Dataset entries:
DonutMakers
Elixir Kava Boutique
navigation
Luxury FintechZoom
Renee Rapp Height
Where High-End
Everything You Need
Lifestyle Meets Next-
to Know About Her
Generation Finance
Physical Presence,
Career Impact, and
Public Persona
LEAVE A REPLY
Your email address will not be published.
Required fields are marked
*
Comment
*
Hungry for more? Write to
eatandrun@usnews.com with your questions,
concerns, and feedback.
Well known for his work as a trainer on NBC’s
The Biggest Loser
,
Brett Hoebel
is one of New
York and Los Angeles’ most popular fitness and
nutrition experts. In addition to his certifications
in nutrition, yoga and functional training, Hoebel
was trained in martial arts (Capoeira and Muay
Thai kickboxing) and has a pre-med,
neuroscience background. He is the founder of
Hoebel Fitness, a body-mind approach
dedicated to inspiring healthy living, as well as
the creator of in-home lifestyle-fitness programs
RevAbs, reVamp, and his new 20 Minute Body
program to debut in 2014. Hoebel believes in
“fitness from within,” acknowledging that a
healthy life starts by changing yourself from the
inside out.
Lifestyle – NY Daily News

---

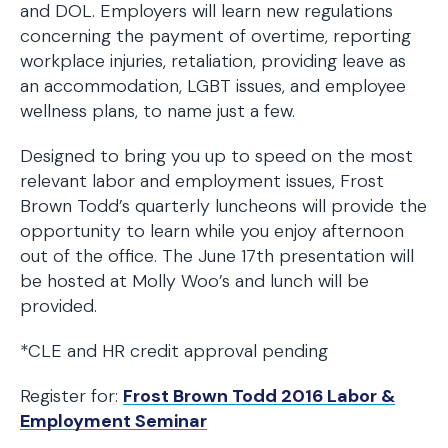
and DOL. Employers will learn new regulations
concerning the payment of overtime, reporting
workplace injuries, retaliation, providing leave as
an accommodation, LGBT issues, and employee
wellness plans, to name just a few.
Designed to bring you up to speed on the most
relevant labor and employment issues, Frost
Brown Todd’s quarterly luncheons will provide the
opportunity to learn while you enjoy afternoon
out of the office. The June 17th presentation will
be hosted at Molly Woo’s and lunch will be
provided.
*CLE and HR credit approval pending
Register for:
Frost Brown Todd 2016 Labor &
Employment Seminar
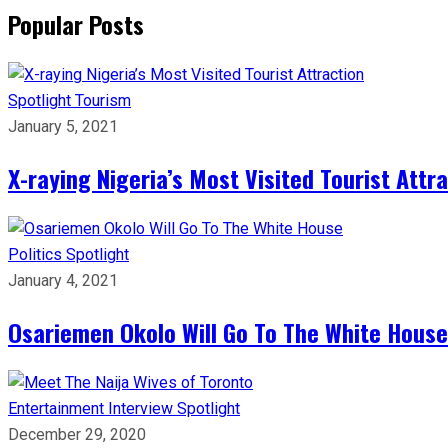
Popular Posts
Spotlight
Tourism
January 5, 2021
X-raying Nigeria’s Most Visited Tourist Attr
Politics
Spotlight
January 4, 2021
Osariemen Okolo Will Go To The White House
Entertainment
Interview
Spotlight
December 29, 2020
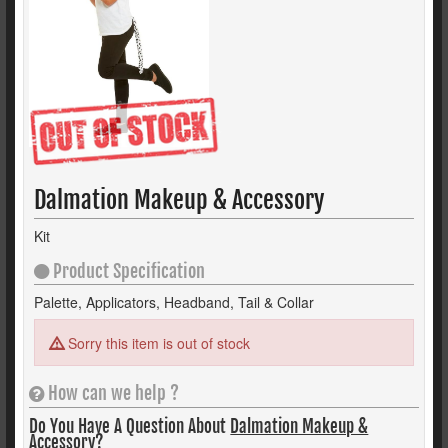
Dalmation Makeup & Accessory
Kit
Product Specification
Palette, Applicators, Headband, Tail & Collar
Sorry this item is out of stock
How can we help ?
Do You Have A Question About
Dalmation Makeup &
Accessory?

---

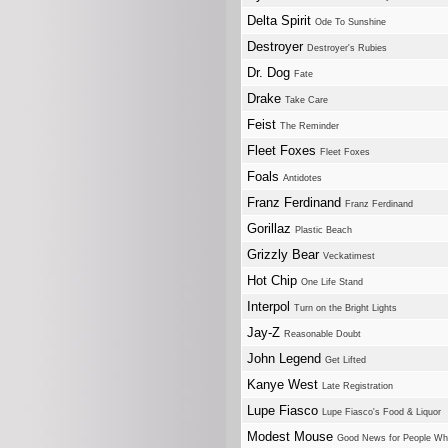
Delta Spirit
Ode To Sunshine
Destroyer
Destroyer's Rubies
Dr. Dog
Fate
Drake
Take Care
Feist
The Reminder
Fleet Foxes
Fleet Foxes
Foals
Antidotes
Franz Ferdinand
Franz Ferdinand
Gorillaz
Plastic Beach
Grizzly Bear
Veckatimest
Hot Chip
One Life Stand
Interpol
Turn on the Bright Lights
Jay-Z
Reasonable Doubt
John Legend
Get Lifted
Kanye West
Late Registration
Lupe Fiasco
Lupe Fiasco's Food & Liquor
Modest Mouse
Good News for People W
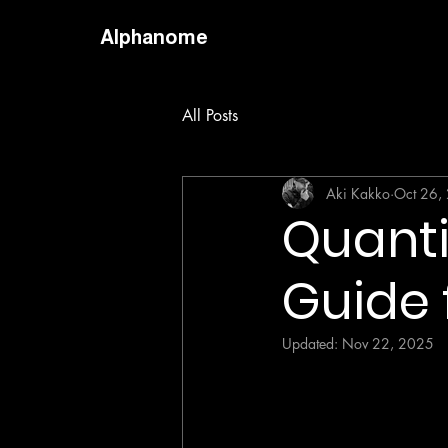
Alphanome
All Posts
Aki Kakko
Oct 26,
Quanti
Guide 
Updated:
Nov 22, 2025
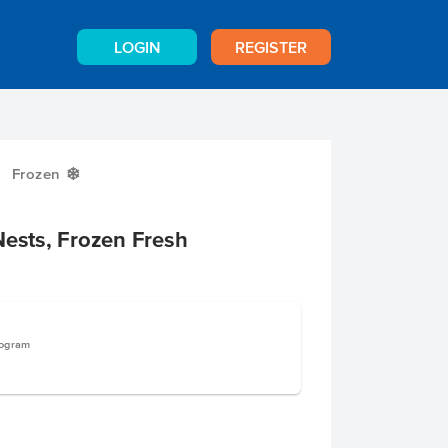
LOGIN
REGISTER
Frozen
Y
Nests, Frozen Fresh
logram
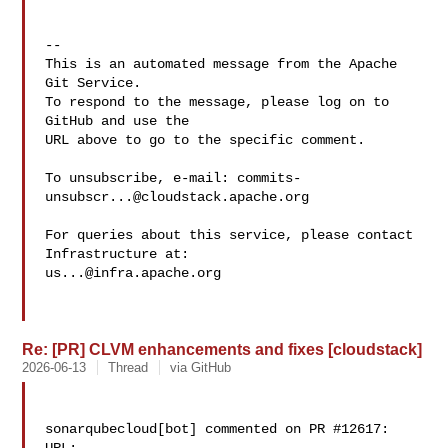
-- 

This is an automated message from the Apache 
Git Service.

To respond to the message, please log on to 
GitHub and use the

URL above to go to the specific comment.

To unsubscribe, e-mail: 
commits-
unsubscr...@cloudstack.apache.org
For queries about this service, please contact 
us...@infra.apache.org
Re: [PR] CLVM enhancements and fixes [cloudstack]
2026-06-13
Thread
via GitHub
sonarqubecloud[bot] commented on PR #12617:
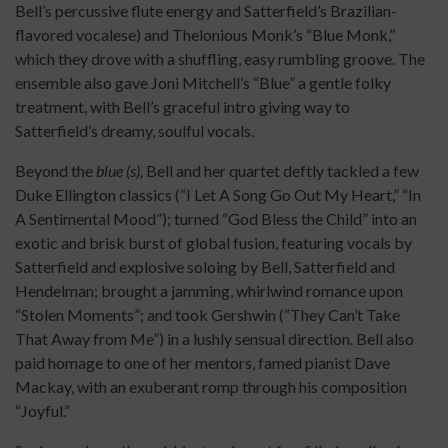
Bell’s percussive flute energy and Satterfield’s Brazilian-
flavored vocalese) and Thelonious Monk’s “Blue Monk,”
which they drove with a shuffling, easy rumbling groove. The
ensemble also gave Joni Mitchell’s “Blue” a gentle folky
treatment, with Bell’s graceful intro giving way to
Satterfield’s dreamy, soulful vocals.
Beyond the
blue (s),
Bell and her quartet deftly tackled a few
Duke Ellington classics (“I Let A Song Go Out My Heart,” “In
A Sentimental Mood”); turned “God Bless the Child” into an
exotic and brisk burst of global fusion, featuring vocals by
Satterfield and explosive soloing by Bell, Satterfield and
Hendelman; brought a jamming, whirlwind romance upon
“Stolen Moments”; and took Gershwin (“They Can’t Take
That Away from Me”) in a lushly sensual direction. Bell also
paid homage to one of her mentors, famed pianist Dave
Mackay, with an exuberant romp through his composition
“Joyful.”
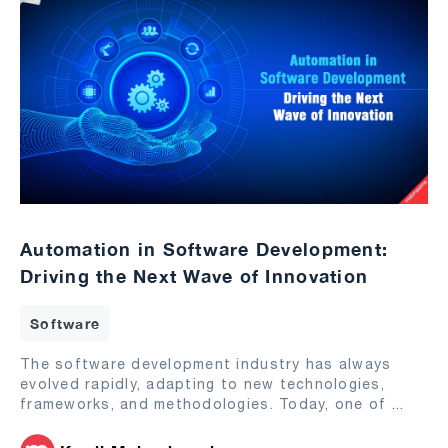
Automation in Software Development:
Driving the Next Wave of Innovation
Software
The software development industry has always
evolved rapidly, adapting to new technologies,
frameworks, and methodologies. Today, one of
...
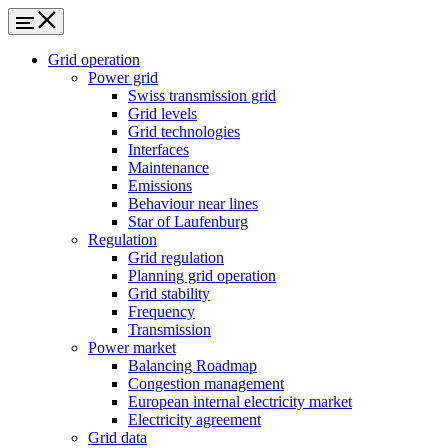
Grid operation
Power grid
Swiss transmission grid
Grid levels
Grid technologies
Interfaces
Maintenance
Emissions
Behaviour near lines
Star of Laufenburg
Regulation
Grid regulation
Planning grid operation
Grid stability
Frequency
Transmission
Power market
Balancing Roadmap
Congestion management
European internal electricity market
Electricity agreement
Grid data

- _What the task asks_
Reproduce exactly the section above that begins at the line containing "DonutMakers" and ends at the line containing "Lifestyle – NY Daily News", leaving out all other lines.

- _Task response_
DonutMakers
Elixir Kava Boutique
navigation
Luxury FintechZoom
Renee Rapp Height
Where High-End
Everything You Need
Lifestyle Meets Next-
to Know About Her
Generation Finance
Physical Presence,
Career Impact, and
Public Persona
LEAVE A REPLY
Your email address will not be published.
Required fields are marked
*
Comment
*
Hungry for more? Write to
eatandrun@usnews.com with your questions,
concerns, and feedback.
Well known for his work as a trainer on NBC’s
The Biggest Loser
,
Brett Hoebel
is one of New
York and Los Angeles’ most popular fitness and
nutrition experts. In addition to his certifications
in nutrition, yoga and functional training, Hoebel
was trained in martial arts (Capoeira and Muay
Thai kickboxing) and has a pre-med,
neuroscience background. He is the founder of
Hoebel Fitness, a body-mind approach
dedicated to inspiring healthy living, as well as
the creator of in-home lifestyle-fitness programs
RevAbs, reVamp, and his new 20 Minute Body
program to debut in 2014. Hoebel believes in
“fitness from within,” acknowledging that a
healthy life starts by changing yourself from the
inside out.
Lifestyle – NY Daily News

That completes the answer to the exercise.